This is an article I recently penned for Gender across Borders. It chronicles the nuances, complexities of intersectionality living. If you can deconstruct that sentence, you my friend are a star. Please check out their blog, and their good work. http://www.genderacrossborders.com/2011/04/29/somalia-and-its-discontents/
I once attended a women’s conference in Alberta, and the topic of discussion revolved around the lived experiences of Muslim-Canadian women who are forced to operate amongst two often-competing paradigms. A semi-prominent social scientist began her treatise against the illiberal cultural practice of female genital circumcision, and the oppressive cultural space Somali women inhabit. This orientalist continued to discuss Somali women as if she were discussing zoo animals on an episode of national geographic, and continued her rant without any regards to the actual lived experiences of Somali women. When I interjected, and explained that Somali women are active agents in this exploitive practice, and not passive spectators in their own subjugation, she dismissed my opinions and accused of me being a patriarchal apologist. I explained that this is a cultural practice performed, encouraged, and maintained by women, within the confines of a patriarchal society. Many human rights activists have challenged the legitimacy of FGM as a cultural institution; and have called upon governments to ban this practice. But many of these activists fail to understand the cultural importance of female genital circumcision to the individuals that practice it.

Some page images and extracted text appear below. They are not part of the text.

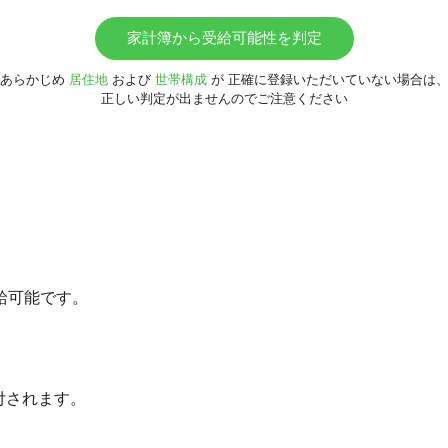
家計簿から受給可能性を判定
あらかじめ
居住地
および
世帯構成
が
正確に登録いただいていない場合は
正しい判定が出ませんのでご注意ください
給可能です。
給付されます。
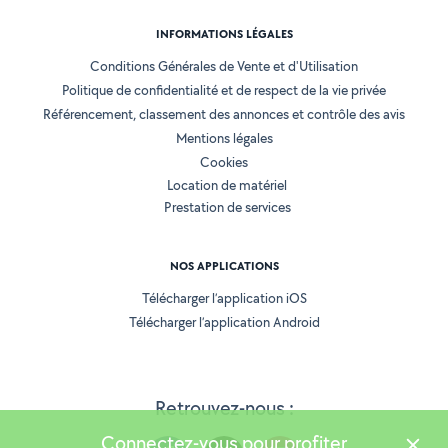
INFORMATIONS LÉGALES
Conditions Générales de Vente et d'Utilisation
Politique de confidentialité et de respect de la vie privée
Référencement, classement des annonces et contrôle des avis
Mentions légales
Cookies
Location de matériel
Prestation de services
NOS APPLICATIONS
Télécharger l’application iOS
Télécharger l’application Android
Retrouvez-nous :
Connectez-vous pour profiter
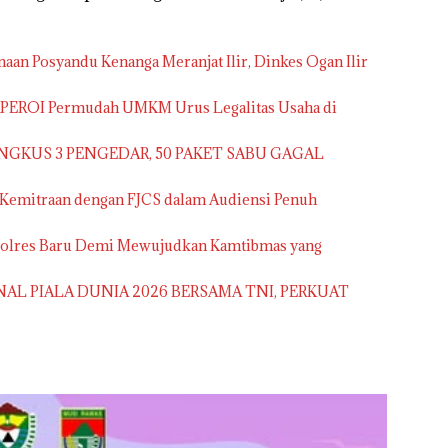
aan Posyandu Kenanga Meranjat Ilir, Dinkes Ogan Ilir
APEROI Permudah UMKM Urus Legalitas Usaha di
NGKUS 3 PENGEDAR, 50 PAKET SABU GAGAL
 Kemitraan dengan FJCS dalam Audiensi Penuh
apolres Baru Demi Mewujudkan Kamtibmas yang
NAL PIALA DUNIA 2026 BERSAMA TNI, PERKUAT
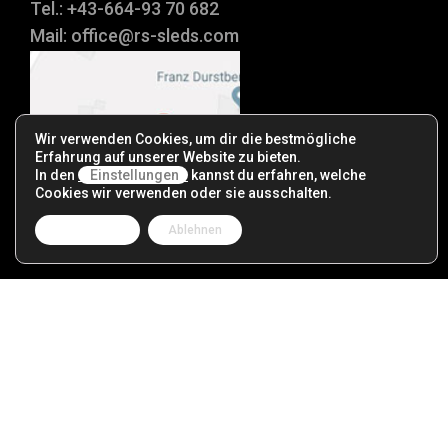
Tel.: +43-664-93 70 682
Mail:
office@rs-sleds.com
Wir verwenden Cookies, um dir die bestmögliche
Erfahrung auf unserer Website zu bieten.
In den
Einstellungen
kannst du erfahren, welche
Cookies wir verwenden oder sie ausschalten.
Zustimmen
Ablehnen
Impressum
|
Datenschutz
|
Reseller
|
Links
Copyright © 2001 - 2025 RS SLEDS. All Rights Reserved.
Designed by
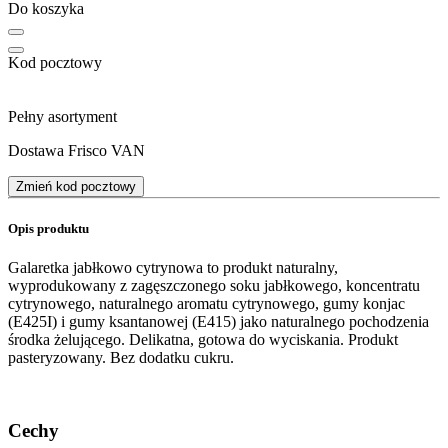
Do koszyka
Kod pocztowy
Pełny asortyment
Dostawa Frisco VAN
Zmień kod pocztowy
Opis produktu
Galaretka jabłkowo cytrynowa to produkt naturalny,
wyprodukowany z zagęszczonego soku jabłkowego, koncentratu
cytrynowego, naturalnego aromatu cytrynowego, gumy konjac
(E425I) i gumy ksantanowej (E415) jako naturalnego pochodzenia
środka żelującego. Delikatna, gotowa do wyciskania. Produkt
pasteryzowany. Bez dodatku cukru.
Cechy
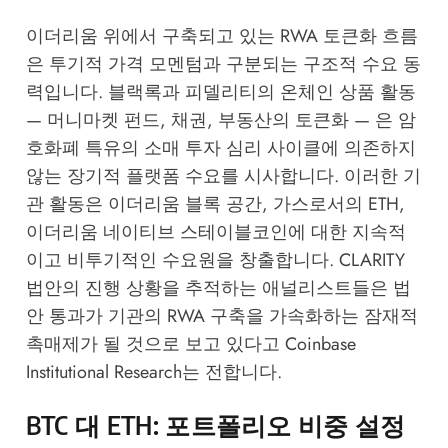
이더리움 위에서 구축되고 있는 RWA 토큰화 흐름
은 투기적 가격 모멘텀과 구분되는 구조적 수요 동
력입니다. 블랙록과 피델리티의 온체인 상품 활동
— 머니마켓 펀드, 채권, 부동산의 토큰화 — 은 암
호화폐 특유의 소매 투자 심리 사이클에 의존하지
않는 장기적 플랫폼 수요를 시사합니다. 이러한 기
관 활동은 이더리움 블록 공간, 가스로서의 ETH,
이더리움 네이티브 스테이블코인에 대한 지속적
이고 비투기적인 수요원을 창출합니다. CLARITY
법안의 진행 상황을 추적하는 애널리스트들은 법
안 통과가 기관의 RWA 구축을 가속화하는 잠재적
촉매제가 될 것으로 보고 있다고
Coinbase
Institutional Research
는 전합니다.
BTC 대 ETH: 포트폴리오 비중 설정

While it is an oppressive practice, purveyors of this tradition view it as liberation, for how can ‘womanhood’ be constructed without the cutting of a woman’s perceived sexually deviant clitoris. In the eyes of the protectors of ‘Somali culture’, to attack female genital circumcision is to attack the Somali women, as this is as customary as dolls given to little girls. I do not suggest we accept this excuse, or lend legitimacy to it, but we must listen to these narratives, as understanding the context around this social institution is important in abolishing it. If one depicts a visual representation of submissive and docile Somali woman, then one overlooks the powerful role Somali women play in legitimizing this tradition. In my own experience, it was my father and uncle who objected to this practice, and saved my siblings and I from the unjust fate experienced by many Somali women, while my mother supported it. She continued her lecture, again ignoring the voices of the women she claims to fight on behalf of, and completely rejecting my analysis.
I remember having this feeling of déjà-vu, as I am persistently playing a mediator between the global north and south. When amongst my Somali co-nationals, I am charged with being the westernized feminist who seeks to delegitimize important cultural institutions. When I’m amongst western feminists, I am the apologist for tyrannical and anti women institutions. And to this academic, I was simply a brainwashed African woman in need of the protection of liberalism.
My experience is not unique. There are many women who are forced into this mediator role by competing cultural paradigms. If I lend political and social agency to Somali women, and reject the limited narratives about my homeland, then I am in solidarity with patriarchy. On the other hand, if I challenge and call on Somali women/African women to address our subjugation at the hands of our men, I am merely the political messenger of the West. I think much of this conflict stems from society’s need to group cultures into comfortable boxes, so we may understand and place judgment upon them. Even within a specific cultural perspective, like that of Somali women, there exists many multi-dimensions. As a Canadian of Somali descent, my experiences and challenges are different from a Somali woman living in war torn Mogadishu. As a feminist, and political activist, I find it at times difficult to mediate these worldviews, as I feel I am often caught in the middle between the civilizations.
When one thinks of Somalia, one imagines our planets version of hell, with images of pirates, warlords, FGM, and poverty fresh in the minds of the public. While these images are part of a society in chaos, it is reductionist, and these limited accounts provide little support to the efforts of dividing the cultural gap between global women. Women are complex, our experiences are nuanced, and our struggles cannot be summed up in a PHD dissertation. The image of the oppressed African women does little to support African feminists, and our quest for social justice. Similarly, the perception of western women amongst African women must be re-evaluated, and not reduce an entire movement to western imperialism. If we want to address and devise solutions to our common/uncommon problems, we must accept our multidimensional layers of our experiences and identities, while rejecting the ‘othering’ of our fellow sisters.